- _HOW TO COMPLETE THIS TASK_
Among the records, find the lines that hold the string "Executive" and return them.

- _PROVIDED MATERIAL_
*** Begin section ***
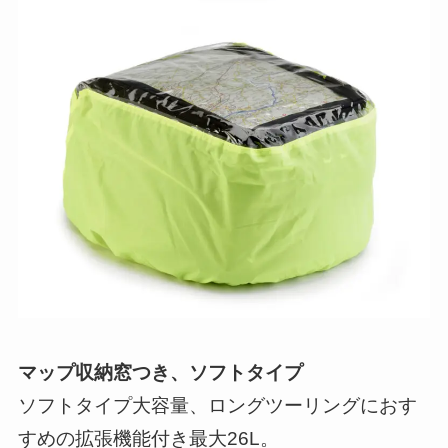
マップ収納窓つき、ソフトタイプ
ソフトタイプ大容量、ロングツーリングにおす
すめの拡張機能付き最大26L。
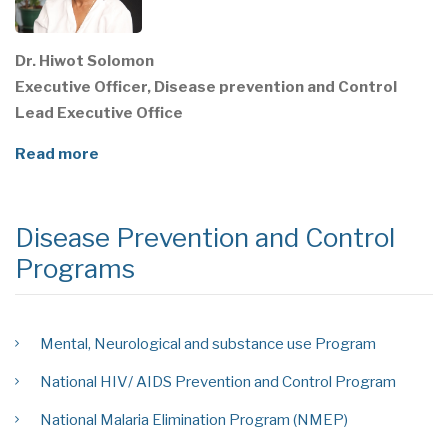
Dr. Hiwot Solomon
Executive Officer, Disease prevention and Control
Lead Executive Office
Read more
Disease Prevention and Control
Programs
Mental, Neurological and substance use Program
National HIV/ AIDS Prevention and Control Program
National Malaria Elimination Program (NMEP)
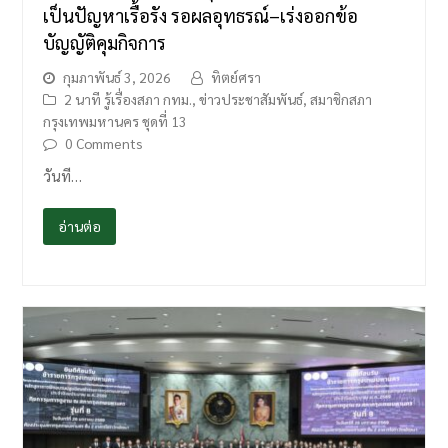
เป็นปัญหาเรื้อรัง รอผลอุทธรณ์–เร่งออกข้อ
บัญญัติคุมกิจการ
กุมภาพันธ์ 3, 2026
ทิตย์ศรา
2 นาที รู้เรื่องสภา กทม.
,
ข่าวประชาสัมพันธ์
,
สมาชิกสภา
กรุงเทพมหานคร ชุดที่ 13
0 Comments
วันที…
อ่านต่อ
*** End section ***
*** Begin section ***
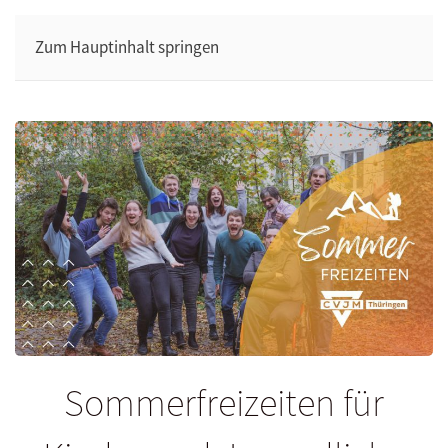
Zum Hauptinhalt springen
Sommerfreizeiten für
*** End section ***
*** Begin section ***
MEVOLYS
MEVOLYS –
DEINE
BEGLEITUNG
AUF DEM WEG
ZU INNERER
*** End section ***
- _ANSWER TO THE PROBLEM_
Executive Officer, Disease prevention and Control
Lead Executive Office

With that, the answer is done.